Passing one of 'on', 'true', 'off', 'false' as a boolean is deprecated; use an actual boolean (True/False) instead.
  warn_deprecated("2.2", "Passing one of 'on', 'true', 'off', 'false' as a "
Passing one of 'on', 'true', 'off', 'false' as a boolean is deprecated; use an actual boolean (True/False) instead.
  warn_deprecated("2.2", "Passing one of 'on', 'true', 'off', 'false' as a "
Passing one of 'on', 'true', 'off', 'false' as a boolean is deprecated; use an actual boolean (True/False) instead.
  warn_deprecated("2.2", "Passing one of 'on', 'true', 'off', 'false' as a "


In [10]:
pre_res.res2d.head()

Unnamed: 0_level_0,es,nes,pval,fdr,geneset_size,matched_size,genes
Term,Unnamed: 1_level_1,Unnamed: 2_level_1,Unnamed: 3_level_1,Unnamed: 4_level_1,Unnamed: 5_level_1,Unnamed: 6_level_1,Unnamed: 7_level_1
Systemic lupus erythematosus_Homo sapiens_hsa05322,0.721959,2.247015,0.0,0.0,135,130,"HIST1H2AI,HIST1H2BO,HIST1H3B,HIST1H3J,HIST1H3H..."
Alcoholism_Homo sapiens_hsa05034,0.662603,2.201954,0.0,0.0,179,178,"GNG13,GNGT1,HIST1H2AI,HIST1H2BO,HIST1H3B,HIST1..."
Viral carcinogenesis_Homo sapiens_hsa05203,0.541748,1.818396,0.0,0.001488,205,204,"HIST1H2BO,HIST1H2BM,HIST1H4D,HIST1H2BB,HIST1H2..."
Cell cycle_Homo sapiens_hsa04110,0.581447,1.849332,0.0,0.001984,124,123,"PKMYT1,CDC20,PLK1,CDC25C,BUB1,PTTG1,CDK1,CCNB2..."
DNA replication_Homo sapiens_hsa03030,0.673247,1.772368,0.0,0.003572,36,36,"MCM4,RNASEH2A,MCM2,DNA2,FEN1,POLE2,PCNA,RFC4,L..."
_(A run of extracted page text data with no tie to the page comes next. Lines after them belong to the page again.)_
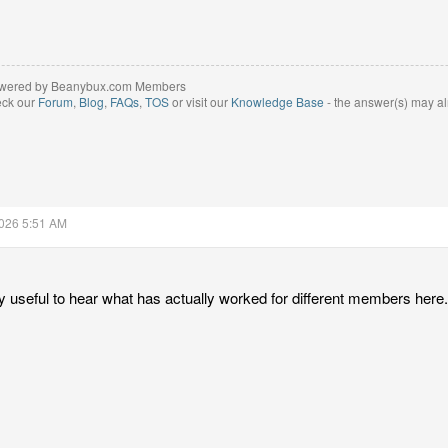
wered by Beanybux.com Members
eck our
Forum
,
Blog
,
FAQs
,
TOS
or visit our
Knowledge Base
- the answer(s) may al
2026 5:51 AM
ly useful to hear what has actually worked for different members here.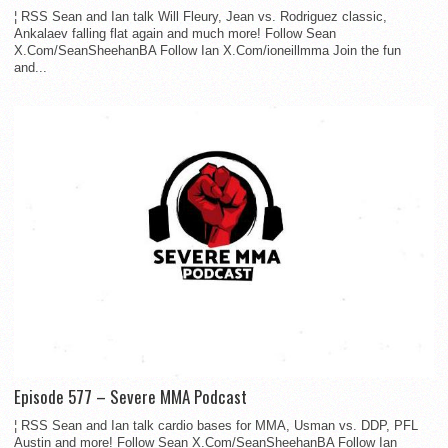
¦ RSS Sean and Ian talk Will Fleury, Jean vs. Rodriguez classic,
Ankalaev falling flat again and much more! Follow Sean
X.Com/SeanSheehanBA Follow Ian X.Com/ioneillmma Join the fun
and...
Episode 577 – Severe MMA Podcast
¦ RSS Sean and Ian talk cardio bases for MMA, Usman vs. DDP, PFL
Austin and more! Follow Sean X.Com/SeanSheehanBA Follow Ian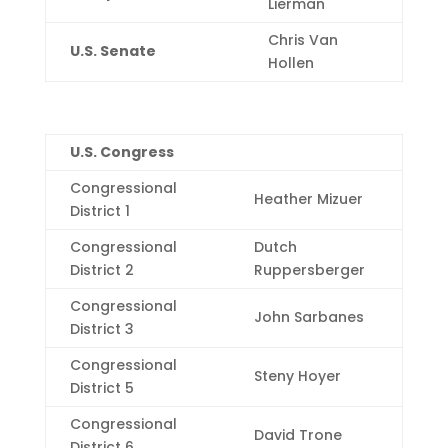
Lierman
Chris Van
U.S. Senate
Hollen
U.S. Congress
Congressional
Heather Mizuer
District 1
Congressional
Dutch
District 2
Ruppersberger
Congressional
John Sarbanes
District 3
Congressional
Steny Hoyer
District 5
Congressional
David Trone
District 6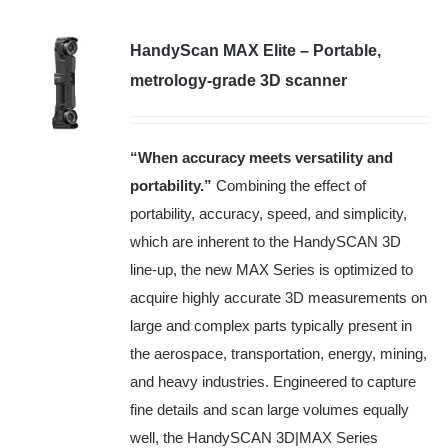
HandyScan MAX Elite – Portable,
metrology-grade 3D scanner
“When accuracy meets versatility and
portability
.”
Combining the effect of
portability, accuracy, speed, and simplicity,
which are inherent to the HandySCAN 3D
line-up, the new MAX Series is optimized to
acquire highly accurate 3D measurements on
large and complex parts typically present in
the aerospace, transportation, energy, mining,
and heavy industries. Engineered to capture
fine details and scan large volumes equally
well, the HandySCAN 3D|MAX Series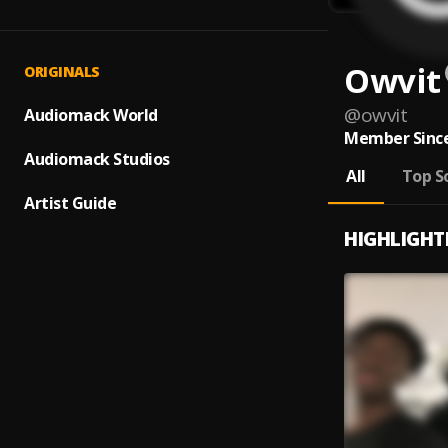
Owvit
ORIGINALS
@
owvit
Audiomack World
Member Since
Audiomack Studios
All
Top S
Artist Guide
HIGHLIGHT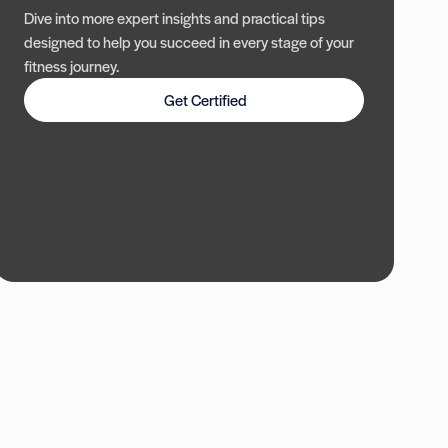
Dive into more expert insights and practical tips
designed to help you succeed in every stage of your
fitness journey.
Get Certified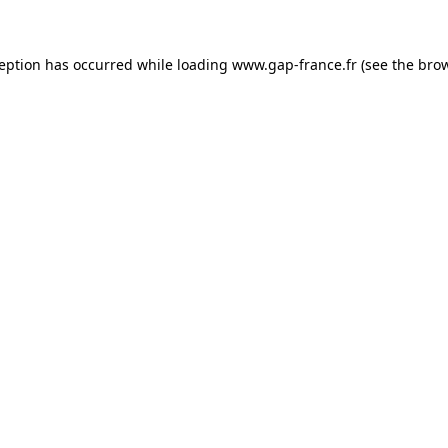
ception has occurred
while loading
www.gap-france.fr
(see the bro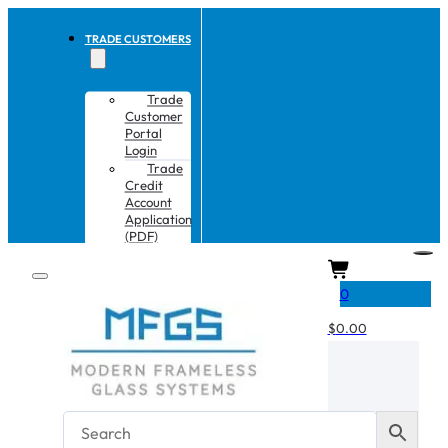
TRADE CUSTOMERS
Trade
Customer
Portal
Login
Trade
Credit
Account
Application
(PDF)
CART
0
$
0.00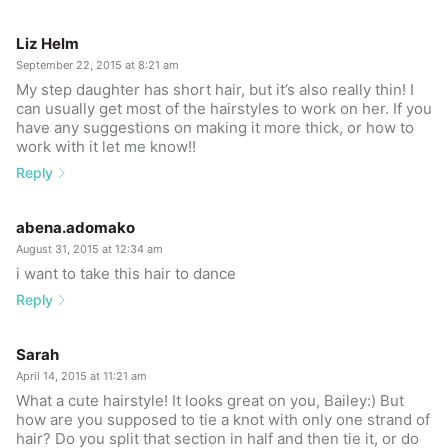
Liz Helm
September 22, 2015 at 8:21 am
My step daughter has short hair, but it’s also really thin! I
can usually get most of the hairstyles to work on her. If you
have any suggestions on making it more thick, or how to
work with it let me know!!
Reply
abena.adomako
August 31, 2015 at 12:34 am
i want to take this hair to dance
Reply
Sarah
April 14, 2015 at 11:21 am
What a cute hairstyle! It looks great on you, Bailey:) But
how are you supposed to tie a knot with only one strand of
hair? Do you split that section in half and then tie it, or do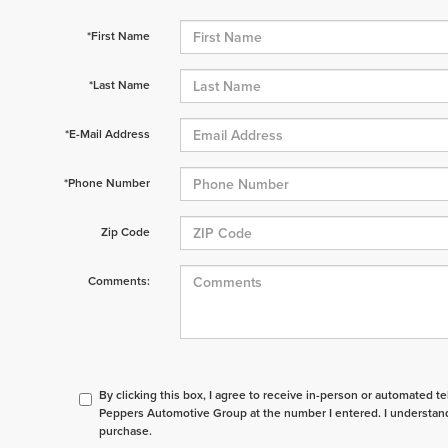
*First Name
*Last Name
*E-Mail Address
*Phone Number
Zip Code
Comments:
By clicking this box, I agree to receive in-person or automated t
Peppers Automotive Group at the number I entered. I understand
purchase.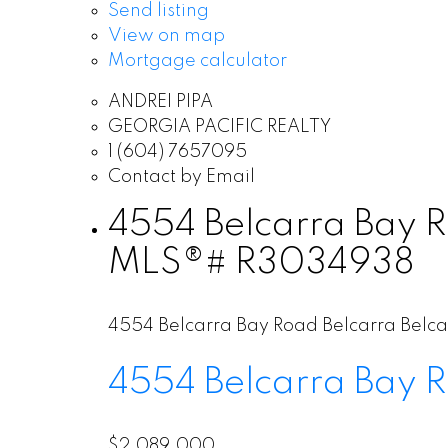
Send listing
View on map
Mortgage calculator
ANDREI PIPA
GEORGIA PACIFIC REALTY
1 (604) 7657095
Contact by Email
4554 Belcarra Bay Ro
MLS®# R3034938
4554 Belcarra Bay Road
Belcarra
Belca
4554 Belcarra Bay 
$2,089,000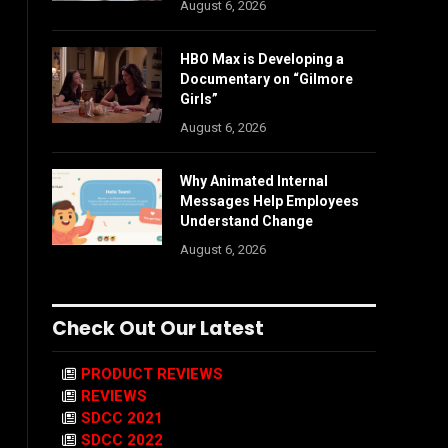
August 6, 2026
HBO Max is Developing a
Documentary on “Gilmore
Girls”
August 6, 2026
Why Animated Internal
Messages Help Employees
Understand Change
August 6, 2026
Check Out Our Latest
PRODUCT REVIEWS
REVIEWS
SDCC 2021
SDCC 2022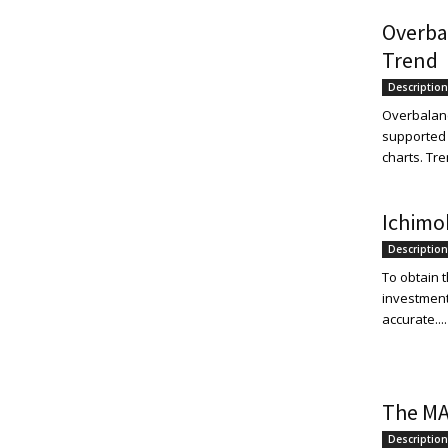
Overba
Trend
Description
Overbalance
supported 
charts. Tre
Ichimo
Description
To obtain t
investment
accurate....
The MA
Description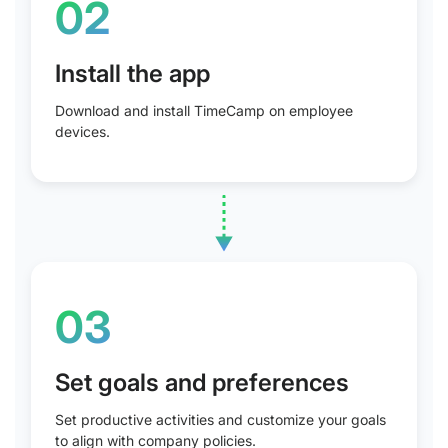
02
Install the app
Download and install TimeCamp on employee
devices.
03
Set goals and preferences
Set productive activities and customize your goals
to align with company policies.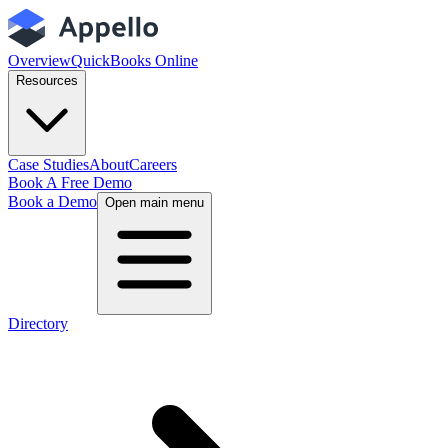
Overview
QuickBooks Online
Resources
Case Studies
About
Careers
Book A Free Demo
Book a Demo
Open main menu
Directory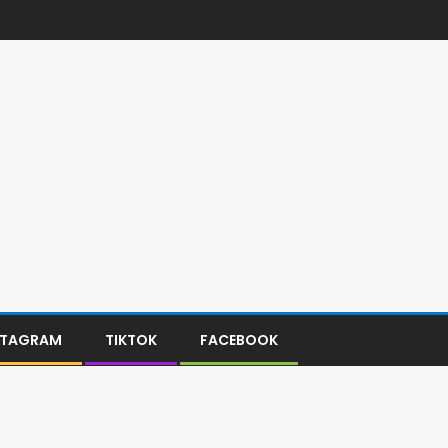
STAGRAM
TIKTOK
FACEBOOK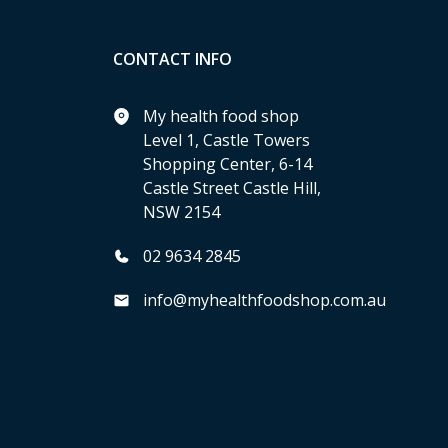
CONTACT INFO
My health food shop
Level 1, Castle Towers
Shopping Center, 6-14
Castle Street Castle Hill,
NSW 2154
02 9634 2845
info@myhealthfoodshop.com.au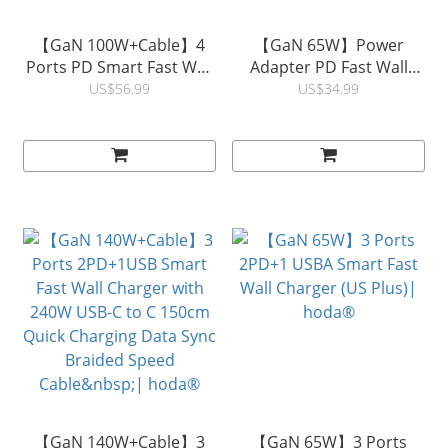
【GaN 100W+Cable】4
【GaN 65W】Power
Ports PD Smart Fast Wall
Adapter PD Fast Wall
Charger with 100W 5A
Charger with Built-in
US$56.99
US$34.99
USB-C to C 150cm Quick
Retractable USB-C
Charging Data Sync
Charging Cable (US
Braided Speed Cable |
Plus)| hoda®
hoda®
【GaN 140W+Cable】3
【GaN 65W】3 Ports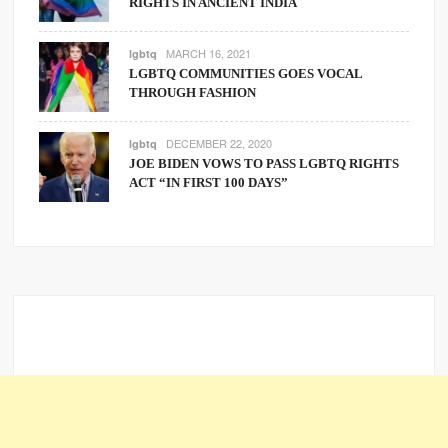
RIGHTS IN ANCIENT INDIA
MARCH 16, 2021
lgbtq
LGBTQ COMMUNITIES GOES VOCAL
THROUGH FASHION
DECEMBER 22, 2020
lgbtq
JOE BIDEN VOWS TO PASS LGBTQ RIGHTS
ACT “IN FIRST 100 DAYS”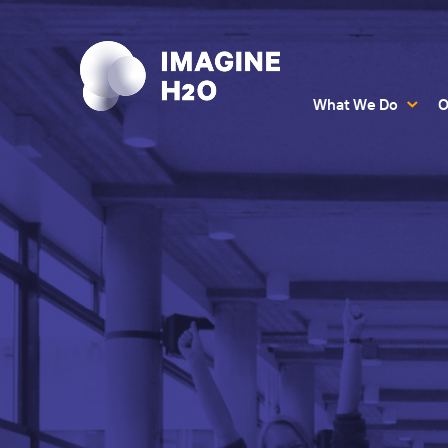
What We Do
O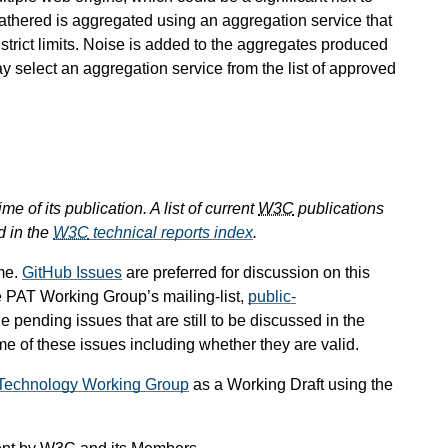
s gathered is aggregated using an aggregation service that
 strict limits. Noise is added to the aggregates produced
ay select an aggregation service from the list of approved
e of its publication. A list of current
W3C
publications
d in the
W3C
technical reports index
.
me.
GitHub Issues
are preferred for discussion on this
e PAT Working Group’s mailing-list,
public-
he pending issues that are still to be discussed in the
 of these issues including whether they are valid.
g Technology Working Group
as a Working Draft using the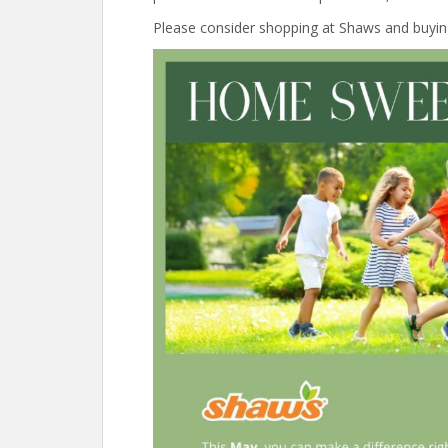
Please consider shopping at Shaws and buyi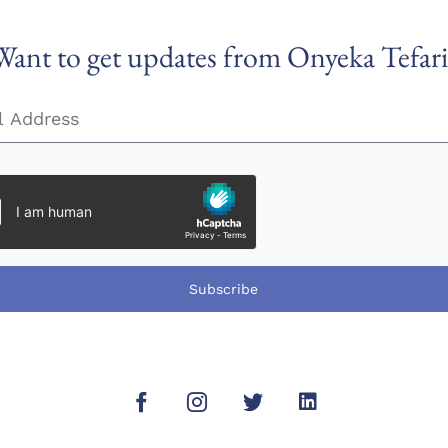
Want to get updates from Onyeka Tefari
Subscribe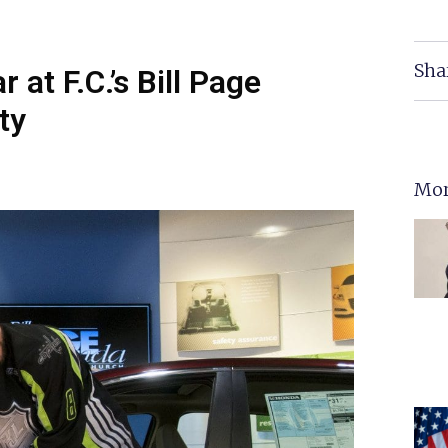
Sha
at F.C.’s Bill Page
ty
Mor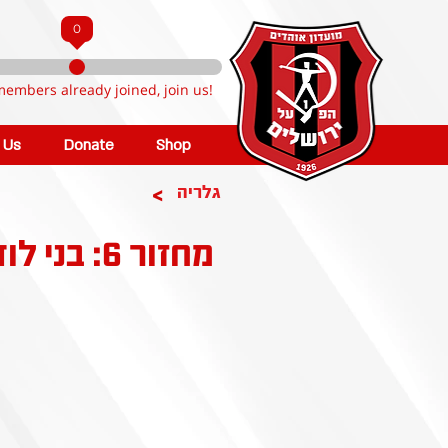
0
members already joined, join us!
n Us
Donate
Shop
>
גלריה
מחזור 6: בני לוד - הפועל קטמון ירושלים 4-0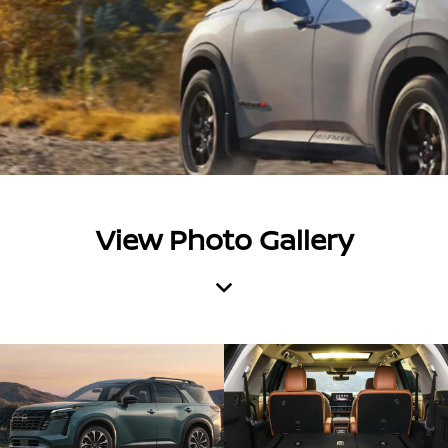
View Photo Gallery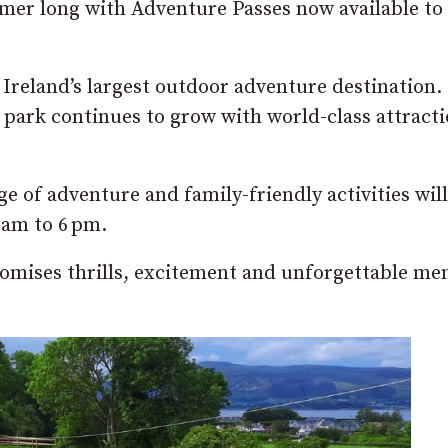
mmer long with Adventure Passes now available to
Ireland’s largest outdoor adventure destination.
e park continues to grow with world-class attract
nge of adventure and family-friendly activities wil
 am to 6 pm.
romises thrills, excitement and unforgettable me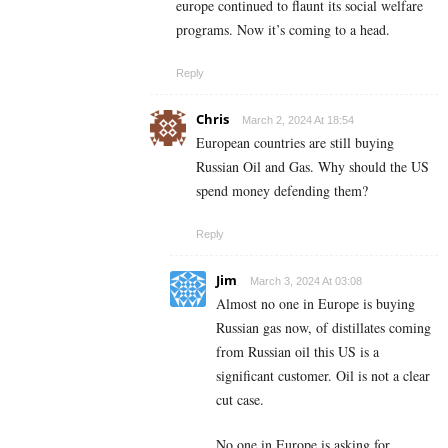
europe continued to flaunt its social welfare
programs. Now it’s coming to a head.
Reply
Chris
March 2, 2024 At 18:54
European countries are still buying
Russian Oil and Gas. Why should the US
spend money defending them?
Reply
Jim
March 3, 2024 At 03:08
Almost no one in Europe is buying
Russian gas now, of distillates coming
from Russian oil this US is a
significant customer. Oil is not a clear
cut case.
No one in Europe is asking for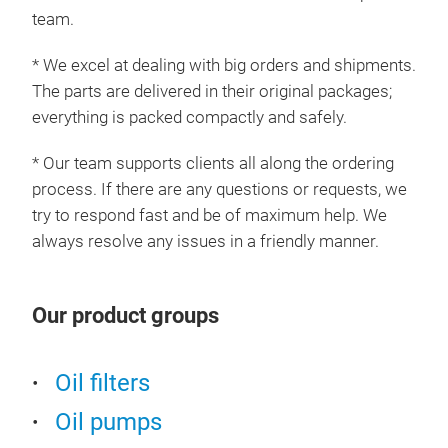
team.
* We excel at dealing with big orders and shipments.
The parts are delivered in their original packages;
everything is packed compactly and safely.
* Our team supports clients all along the ordering
process. If there are any questions or requests, we
try to respond fast and be of maximum help. We
always resolve any issues in a friendly manner.
Our product groups
Oil filters
Oil pumps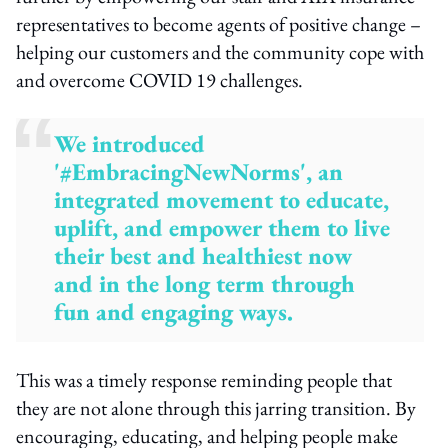
representatives to become agents of positive change –
helping our customers and the community cope with
and overcome COVID 19 challenges.
We introduced
'#EmbracingNewNorms', an
integrated movement to educate,
uplift, and empower them to live
their best and healthiest now
and in the long term through
fun and engaging ways.
This was a timely response reminding people that
they are not alone through this jarring transition. By
encouraging, educating, and helping people make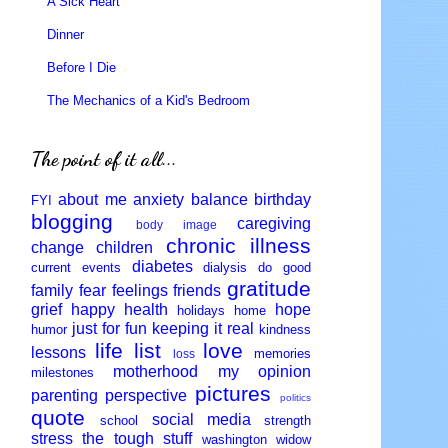
A Sick Heart
Dinner
Before I Die
The Mechanics of a Kid's Bedroom
The point of it all...
about me
anxiety
balance
birthday
FYI
blogging
caregiving
body image
chronic illness
change
children
diabetes
current events
dialysis
do good
gratitude
family
fear
feelings
friends
grief
happy
health
hope
holidays
home
just for fun
keeping it real
humor
kindness
life
list
love
lessons
memories
loss
motherhood
my opinion
milestones
pictures
parenting
perspective
politics
quote
social media
school
strength
stress
the tough stuff
washington
widow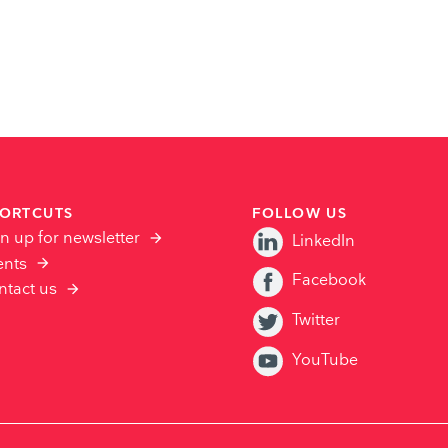
ORTCUTS
FOLLOW US
n up for newsletter
LinkedIn
ents
Facebook
ntact us
Twitter
YouTube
Using the Normalized Enrichment Scores (NES), which indicate the change of directionality in the pathway, we can build the vectors for each disease or drug.

In the following example, we assume that the pathway is activated or inhibited when the pathway NES is larger than 2 or smaller than -2, respectively. Pathways with NES between these two values are assumed to not have changed.

In [11]:
vector = []

for nes in pre_res.res2d["nes"]:
    
    if nes > 2:
        vector.append(1)
        
    elif nes < -2:
        vector.append(-1)
        
    vector.append(0)


In [12]:
print(vector)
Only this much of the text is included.